Impact of LLM Alignment on Impression Formation in Social Interactions
Abstract
Impression formation plays a crucial role in shaping social life, influencing behaviors, attitudes, and interactions across different contexts. Affect Control Theory (ACT) offers a well-established, empirically grounded model of how people form impressions and evaluate social interactions. We investigate whether Large Language Models (LLMs) exhibit patterns of impression formation that align with ACT's predictions. As a case study, we focus on gendered social interactions—how an LLM perceives gender in a prototypic social interaction. We compare several preference-tuned derivatives of LLaMA-3 model family (including LLaMA-Instruct, Tulu-3, and DeepSeek-R1-Distill) with GPT-4 as a baseline, examining the extent to which alignment or preference tuning influences the models' tendencies in forming gender impressions. We find that LLMs form impressions quite differently than ACT. Notably, LLMs are insensitive to situational context: the impression of an interaction is overwhelmingly driven by the identity of the actor, regardless of the actor’s actions or the recipient of those actions.

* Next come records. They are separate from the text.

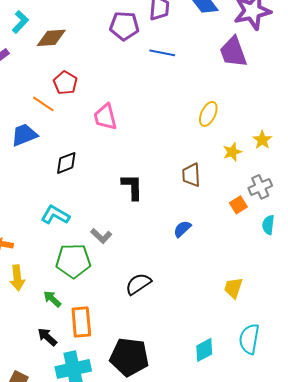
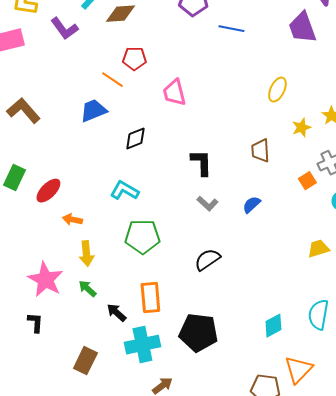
red pentagon: (65, 83) -> (134, 59), turned -30
gray L-shape: (101, 236) -> (207, 204), moved
yellow trapezoid: (233, 288) -> (318, 249), moved, turned 55
green arrow: (52, 299) -> (87, 289), moved

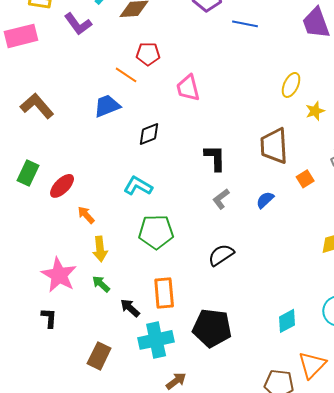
yellow star: (301, 128) -> (315, 111), moved
brown trapezoid: (260, 151) -> (274, 146), size x1.5
orange square: (307, 181) -> (305, 179), moved
gray L-shape: (207, 204) -> (221, 199), turned 100
orange arrow: (72, 220) -> (86, 215), turned 36

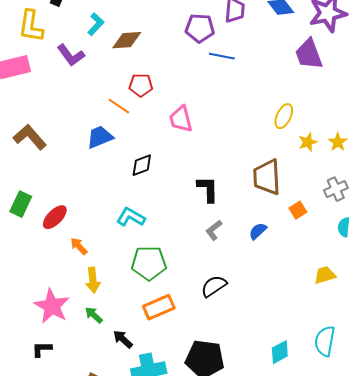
blue line: (245, 24) -> (222, 56), moved
orange rectangle: (164, 293) -> (159, 307), moved, turned 72
black L-shape: (49, 318) -> (42, 349), turned -95

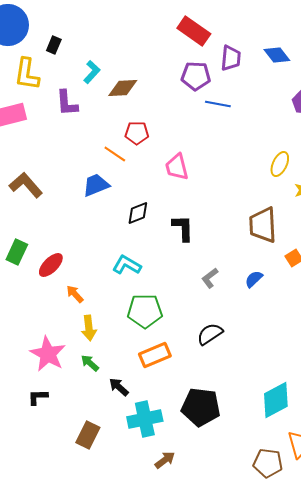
purple L-shape: (71, 55) -> (67, 103), turned 32
black L-shape: (208, 189) -> (183, 228), moved
cyan diamond: (280, 352) -> (276, 400), size x1.5

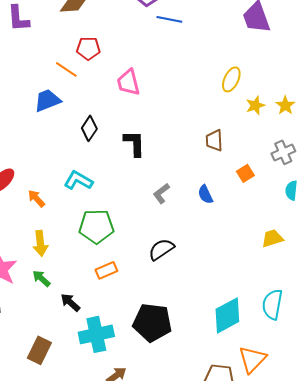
black diamond: (138, 213) -> (89, 128), turned -35
brown trapezoid: (263, 225) -> (214, 140), size x0.6
blue semicircle: (254, 279) -> (205, 194), turned -72
orange arrow: (75, 294) -> (36, 198), moved
orange rectangle: (155, 355) -> (106, 270), size x0.7

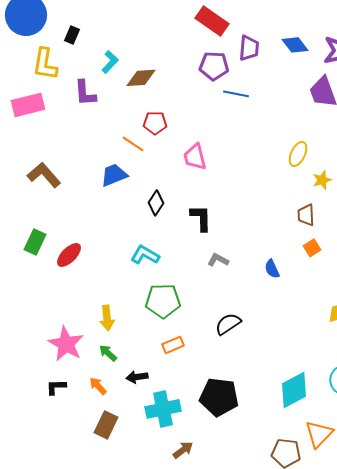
brown trapezoid: (214, 140) -> (306, 215), moved
gray L-shape: (161, 193) -> (218, 260), moved, turned 65
orange arrow: (36, 198) -> (98, 386), moved
black arrow: (70, 302) -> (137, 377), turned -50

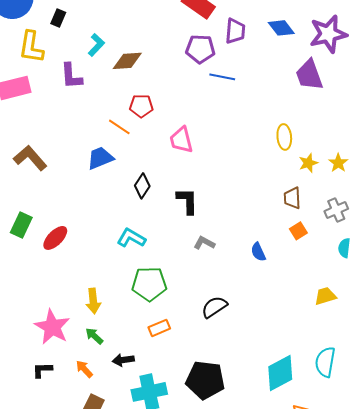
yellow ellipse: (298, 154) -> (284, 137), turned -30

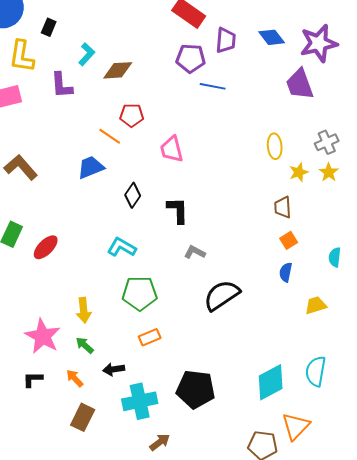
gray cross: (336, 210) -> (327, 142), moved
blue semicircle: (258, 252) -> (286, 272), moved, turned 36
black semicircle: (214, 307) -> (222, 295), moved, size x1.4

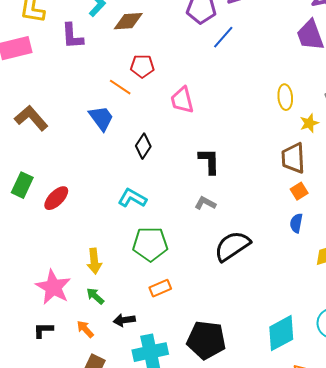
blue line: (213, 86) -> (223, 37), turned -60
blue trapezoid: (91, 167) -> (101, 118), turned 76
brown trapezoid: (283, 207) -> (293, 158), size x1.4
black L-shape: (178, 210) -> (209, 161), moved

This stands in contrast to ACT’s interaction-based reasoning, which accounts for the interplay of identities, behaviors, and recipients. We further find that preference tuning often amplifies or skews certain impressions in unpredicted ways. Our corpus offers a benchmark for assessing LLMs' social intelligence; we encourage further research using ACT-like frameworks to explore how tuning influences impression formation across diverse social dimensions.